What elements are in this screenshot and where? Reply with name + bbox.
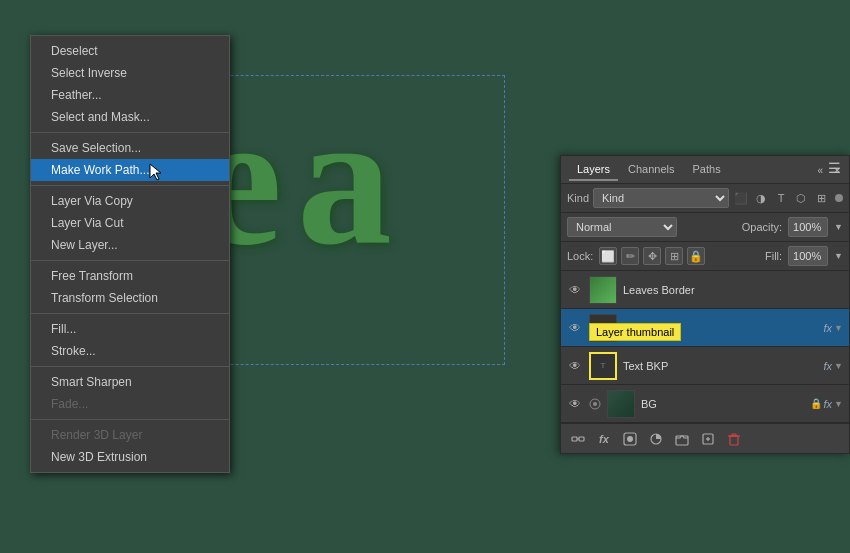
eye-icon-bg[interactable]: 👁 xyxy=(567,396,583,412)
fx-label-bg: fx xyxy=(824,398,833,410)
lock-row: Lock: ⬜ ✏ ✥ ⊞ 🔒 Fill: ▼ xyxy=(561,242,849,271)
new-layer-button[interactable] xyxy=(699,430,717,448)
kind-row: Kind Kind ⬛ ◑ T ⬡ ⊞ xyxy=(561,184,849,213)
tab-layers[interactable]: Layers xyxy=(569,159,618,181)
fx-expand-text-bkp[interactable]: ▼ xyxy=(834,361,843,371)
link-layers-icon[interactable] xyxy=(569,430,587,448)
menu-item-layer-via-copy[interactable]: Layer Via Copy xyxy=(31,190,229,212)
add-fx-icon[interactable]: fx xyxy=(595,430,613,448)
fx-label-text-base: fx xyxy=(824,322,833,334)
fill-label: Fill: xyxy=(765,250,782,262)
layer-thumb-leaves-border xyxy=(589,276,617,304)
menu-item-fill[interactable]: Fill... xyxy=(31,318,229,340)
delete-layer-button[interactable] xyxy=(725,430,743,448)
layer-thumb-text-base: T xyxy=(589,314,617,342)
menu-item-free-transform[interactable]: Free Transform xyxy=(31,265,229,287)
svg-rect-12 xyxy=(730,436,738,445)
layer-info-bg: BG xyxy=(641,398,804,410)
menu-item-select-inverse[interactable]: Select Inverse xyxy=(31,62,229,84)
layer-info-leaves-border: Leaves Border xyxy=(623,284,843,296)
fx-expand-bg[interactable]: ▼ xyxy=(834,399,843,409)
menu-item-select-and-mask[interactable]: Select and Mask... xyxy=(31,106,229,128)
opacity-input[interactable] xyxy=(788,217,828,237)
blend-mode-select[interactable]: Normal Multiply Screen xyxy=(567,217,677,237)
eye-icon-text-base[interactable]: 👁 xyxy=(567,320,583,336)
menu-separator-5 xyxy=(31,366,229,367)
svg-rect-8 xyxy=(676,436,688,445)
panel-header: Layers Channels Paths « ✕ ☰ xyxy=(561,156,849,184)
svg-rect-2 xyxy=(572,437,577,441)
layer-fx-text-bkp: fx ▼ xyxy=(824,360,843,372)
kind-mode-dot xyxy=(835,194,843,202)
menu-item-make-work-path[interactable]: Make Work Path... xyxy=(31,159,229,181)
menu-item-transform-selection[interactable]: Transform Selection xyxy=(31,287,229,309)
lock-icons: ⬜ ✏ ✥ ⊞ 🔒 xyxy=(599,247,705,265)
smart-filter-icon[interactable]: ⊞ xyxy=(813,190,829,206)
layer-fx-bg: 🔒 fx ▼ xyxy=(810,398,843,410)
lock-pixels-icon[interactable]: ✏ xyxy=(621,247,639,265)
menu-separator-6 xyxy=(31,419,229,420)
fill-input[interactable] xyxy=(788,246,828,266)
panel-collapse-button[interactable]: « xyxy=(815,164,825,175)
layer-info-text-bkp: Text BKP xyxy=(623,360,818,372)
adjustment-filter-icon[interactable]: ◑ xyxy=(753,190,769,206)
menu-item-deselect[interactable]: Deselect xyxy=(31,40,229,62)
layer-name-leaves-border: Leaves Border xyxy=(623,284,843,296)
layers-panel: Layers Channels Paths « ✕ ☰ Kind Kind ⬛ … xyxy=(560,155,850,454)
pixel-filter-icon[interactable]: ⬛ xyxy=(733,190,749,206)
opacity-label: Opacity: xyxy=(742,221,782,233)
lock-icon-bg: 🔒 xyxy=(810,398,822,409)
menu-separator-1 xyxy=(31,132,229,133)
kind-select[interactable]: Kind xyxy=(593,188,729,208)
shape-filter-icon[interactable]: ⬡ xyxy=(793,190,809,206)
tab-channels[interactable]: Channels xyxy=(620,159,682,181)
eye-icon-leaves-border[interactable]: 👁 xyxy=(567,282,583,298)
menu-item-new-layer[interactable]: New Layer... xyxy=(31,234,229,256)
lock-transparent-icon[interactable]: ⬜ xyxy=(599,247,617,265)
context-menu: Deselect Select Inverse Feather... Selec… xyxy=(30,35,230,473)
svg-rect-14 xyxy=(732,434,736,436)
tab-paths[interactable]: Paths xyxy=(685,159,729,181)
panel-menu-button[interactable]: ☰ xyxy=(828,160,841,176)
lock-position-icon[interactable]: ✥ xyxy=(643,247,661,265)
layer-fx-text-base: fx ▼ xyxy=(824,322,843,334)
opacity-arrow[interactable]: ▼ xyxy=(834,222,843,232)
fx-expand-text-base[interactable]: ▼ xyxy=(834,323,843,333)
layer-item-text-base[interactable]: 👁 T Text Base fx ▼ xyxy=(561,309,849,347)
fx-label-text-bkp: fx xyxy=(824,360,833,372)
kind-label: Kind xyxy=(567,192,589,204)
panel-footer: fx xyxy=(561,423,849,453)
lock-all-icon[interactable]: 🔒 xyxy=(687,247,705,265)
menu-item-save-selection[interactable]: Save Selection... xyxy=(31,137,229,159)
menu-separator-2 xyxy=(31,185,229,186)
eye-icon-text-bkp[interactable]: 👁 xyxy=(567,358,583,374)
layer-thumb-text-bkp: T xyxy=(589,352,617,380)
menu-separator-3 xyxy=(31,260,229,261)
menu-item-stroke[interactable]: Stroke... xyxy=(31,340,229,362)
text-filter-icon[interactable]: T xyxy=(773,190,789,206)
menu-item-render-3d: Render 3D Layer xyxy=(31,424,229,446)
layer-item-bg[interactable]: 👁 BG 🔒 fx ▼ xyxy=(561,385,849,423)
menu-separator-4 xyxy=(31,313,229,314)
svg-point-6 xyxy=(627,436,633,442)
new-group-icon[interactable] xyxy=(673,430,691,448)
add-adjustment-icon[interactable] xyxy=(647,430,665,448)
menu-item-fade: Fade... xyxy=(31,393,229,415)
lock-label: Lock: xyxy=(567,250,593,262)
lock-artboard-icon[interactable]: ⊞ xyxy=(665,247,683,265)
footer-icons: fx xyxy=(569,430,743,448)
menu-item-feather[interactable]: Feather... xyxy=(31,84,229,106)
layer-name-text-base: Text Base xyxy=(623,322,818,334)
fill-arrow[interactable]: ▼ xyxy=(834,251,843,261)
menu-item-smart-sharpen[interactable]: Smart Sharpen xyxy=(31,371,229,393)
layer-name-text-bkp: Text BKP xyxy=(623,360,818,372)
layer-item-text-bkp[interactable]: 👁 T Text BKP fx ▼ Layer thumbnail xyxy=(561,347,849,385)
add-mask-icon[interactable] xyxy=(621,430,639,448)
layer-item-leaves-border[interactable]: 👁 Leaves Border xyxy=(561,271,849,309)
layers-list: 👁 Leaves Border 👁 T Text Base fx ▼ 👁 xyxy=(561,271,849,423)
kind-icons: ⬛ ◑ T ⬡ ⊞ xyxy=(733,190,843,206)
menu-item-layer-via-cut[interactable]: Layer Via Cut xyxy=(31,212,229,234)
link-icon-bg xyxy=(589,398,601,410)
menu-item-new-3d[interactable]: New 3D Extrusion xyxy=(31,446,229,468)
blend-row: Normal Multiply Screen Opacity: ▼ xyxy=(561,213,849,242)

--------

Exercise brief
Each line above must be set down exactly, though no picture should be carried over.

Solution
What elements are in this screenshot and where? Reply with name + bbox.
eye-icon-bg[interactable]: 👁 xyxy=(567,396,583,412)
fx-label-bg: fx xyxy=(824,398,833,410)
lock-row: Lock: ⬜ ✏ ✥ ⊞ 🔒 Fill: ▼ xyxy=(561,242,849,271)
new-layer-button[interactable] xyxy=(699,430,717,448)
kind-row: Kind Kind ⬛ ◑ T ⬡ ⊞ xyxy=(561,184,849,213)
tab-layers[interactable]: Layers xyxy=(569,159,618,181)
fx-expand-text-bkp[interactable]: ▼ xyxy=(834,361,843,371)
link-layers-icon[interactable] xyxy=(569,430,587,448)
menu-item-layer-via-copy[interactable]: Layer Via Copy xyxy=(31,190,229,212)
add-fx-icon[interactable]: fx xyxy=(595,430,613,448)
fx-label-text-base: fx xyxy=(824,322,833,334)
fill-label: Fill: xyxy=(765,250,782,262)
layer-thumb-leaves-border xyxy=(589,276,617,304)
menu-item-fill[interactable]: Fill... xyxy=(31,318,229,340)
delete-layer-button[interactable] xyxy=(725,430,743,448)
layer-thumb-text-base: T xyxy=(589,314,617,342)
menu-item-free-transform[interactable]: Free Transform xyxy=(31,265,229,287)
svg-rect-12 xyxy=(730,436,738,445)
layer-info-bg: BG xyxy=(641,398,804,410)
menu-item-select-inverse[interactable]: Select Inverse xyxy=(31,62,229,84)
layer-info-leaves-border: Leaves Border xyxy=(623,284,843,296)
fx-expand-bg[interactable]: ▼ xyxy=(834,399,843,409)
menu-item-select-and-mask[interactable]: Select and Mask... xyxy=(31,106,229,128)
opacity-input[interactable] xyxy=(788,217,828,237)
blend-mode-select[interactable]: Normal Multiply Screen xyxy=(567,217,677,237)
eye-icon-text-base[interactable]: 👁 xyxy=(567,320,583,336)
menu-separator-5 xyxy=(31,366,229,367)
svg-rect-8 xyxy=(676,436,688,445)
panel-header: Layers Channels Paths « ✕ ☰ xyxy=(561,156,849,184)
svg-rect-2 xyxy=(572,437,577,441)
layer-fx-text-bkp: fx ▼ xyxy=(824,360,843,372)
kind-mode-dot xyxy=(835,194,843,202)
menu-item-make-work-path[interactable]: Make Work Path... xyxy=(31,159,229,181)
menu-item-transform-selection[interactable]: Transform Selection xyxy=(31,287,229,309)
lock-icons: ⬜ ✏ ✥ ⊞ 🔒 xyxy=(599,247,705,265)
smart-filter-icon[interactable]: ⊞ xyxy=(813,190,829,206)
layer-fx-bg: 🔒 fx ▼ xyxy=(810,398,843,410)
lock-pixels-icon[interactable]: ✏ xyxy=(621,247,639,265)
menu-separator-6 xyxy=(31,419,229,420)
fill-input[interactable] xyxy=(788,246,828,266)
panel-collapse-button[interactable]: « xyxy=(815,164,825,175)
layer-info-text-bkp: Text BKP xyxy=(623,360,818,372)
adjustment-filter-icon[interactable]: ◑ xyxy=(753,190,769,206)
menu-item-deselect[interactable]: Deselect xyxy=(31,40,229,62)
layer-name-leaves-border: Leaves Border xyxy=(623,284,843,296)
layers-panel: Layers Channels Paths « ✕ ☰ Kind Kind ⬛ … xyxy=(560,155,850,454)
pixel-filter-icon[interactable]: ⬛ xyxy=(733,190,749,206)
opacity-label: Opacity: xyxy=(742,221,782,233)
lock-icon-bg: 🔒 xyxy=(810,398,822,409)
menu-separator-1 xyxy=(31,132,229,133)
kind-select[interactable]: Kind xyxy=(593,188,729,208)
shape-filter-icon[interactable]: ⬡ xyxy=(793,190,809,206)
tab-channels[interactable]: Channels xyxy=(620,159,682,181)
eye-icon-leaves-border[interactable]: 👁 xyxy=(567,282,583,298)
menu-item-new-layer[interactable]: New Layer... xyxy=(31,234,229,256)
lock-transparent-icon[interactable]: ⬜ xyxy=(599,247,617,265)
context-menu: Deselect Select Inverse Feather... Selec… xyxy=(30,35,230,473)
svg-rect-14 xyxy=(732,434,736,436)
tab-paths[interactable]: Paths xyxy=(685,159,729,181)
panel-menu-button[interactable]: ☰ xyxy=(828,160,841,176)
lock-position-icon[interactable]: ✥ xyxy=(643,247,661,265)
layer-fx-text-base: fx ▼ xyxy=(824,322,843,334)
opacity-arrow[interactable]: ▼ xyxy=(834,222,843,232)
fx-expand-text-base[interactable]: ▼ xyxy=(834,323,843,333)
layer-item-text-base[interactable]: 👁 T Text Base fx ▼ xyxy=(561,309,849,347)
fx-label-text-bkp: fx xyxy=(824,360,833,372)
kind-label: Kind xyxy=(567,192,589,204)
panel-footer: fx xyxy=(561,423,849,453)
lock-all-icon[interactable]: 🔒 xyxy=(687,247,705,265)
menu-item-save-selection[interactable]: Save Selection... xyxy=(31,137,229,159)
menu-separator-2 xyxy=(31,185,229,186)
eye-icon-text-bkp[interactable]: 👁 xyxy=(567,358,583,374)
layer-thumb-text-bkp: T xyxy=(589,352,617,380)
menu-separator-3 xyxy=(31,260,229,261)
menu-item-stroke[interactable]: Stroke... xyxy=(31,340,229,362)
text-filter-icon[interactable]: T xyxy=(773,190,789,206)
menu-item-render-3d: Render 3D Layer xyxy=(31,424,229,446)
layer-item-bg[interactable]: 👁 BG 🔒 fx ▼ xyxy=(561,385,849,423)
menu-separator-4 xyxy=(31,313,229,314)
svg-point-6 xyxy=(627,436,633,442)
new-group-icon[interactable] xyxy=(673,430,691,448)
add-adjustment-icon[interactable] xyxy=(647,430,665,448)
menu-item-fade: Fade... xyxy=(31,393,229,415)
lock-label: Lock: xyxy=(567,250,593,262)
lock-artboard-icon[interactable]: ⊞ xyxy=(665,247,683,265)
footer-icons: fx xyxy=(569,430,743,448)
menu-item-feather[interactable]: Feather... xyxy=(31,84,229,106)
layer-name-text-base: Text Base xyxy=(623,322,818,334)
fill-arrow[interactable]: ▼ xyxy=(834,251,843,261)
menu-item-smart-sharpen[interactable]: Smart Sharpen xyxy=(31,371,229,393)
layer-name-text-bkp: Text BKP xyxy=(623,360,818,372)
layer-item-text-bkp[interactable]: 👁 T Text BKP fx ▼ Layer thumbnail xyxy=(561,347,849,385)
add-mask-icon[interactable] xyxy=(621,430,639,448)
layer-item-leaves-border[interactable]: 👁 Leaves Border xyxy=(561,271,849,309)
layers-list: 👁 Leaves Border 👁 T Text Base fx ▼ 👁 xyxy=(561,271,849,423)
kind-icons: ⬛ ◑ T ⬡ ⊞ xyxy=(733,190,843,206)
menu-item-layer-via-cut[interactable]: Layer Via Cut xyxy=(31,212,229,234)
link-icon-bg xyxy=(589,398,601,410)
menu-item-new-3d[interactable]: New 3D Extrusion xyxy=(31,446,229,468)
blend-row: Normal Multiply Screen Opacity: ▼ xyxy=(561,213,849,242)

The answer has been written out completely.